[Data for analysis Boundary: Start]
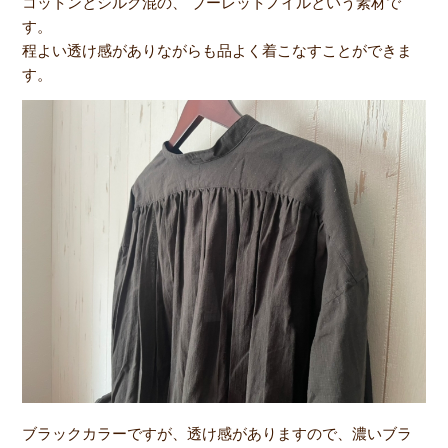
コットンとシルク混の、 ブーレットノイルという素材で
す。
程よい透け感がありながらも品よく着こなすことができま
す。
ブラックカラーですが、透け感がありますので、濃いブラ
[Data for analysis Boundary: End]
• _What the task requires_: Would you give the data above again word for word, skipping any images?

• _Answer to this problem_:
コットンとシルク混の、 ブーレットノイルという素材で
す。
程よい透け感がありながらも品よく着こなすことができま
す。
ブラックカラーですが、透け感がありますので、濃いブラ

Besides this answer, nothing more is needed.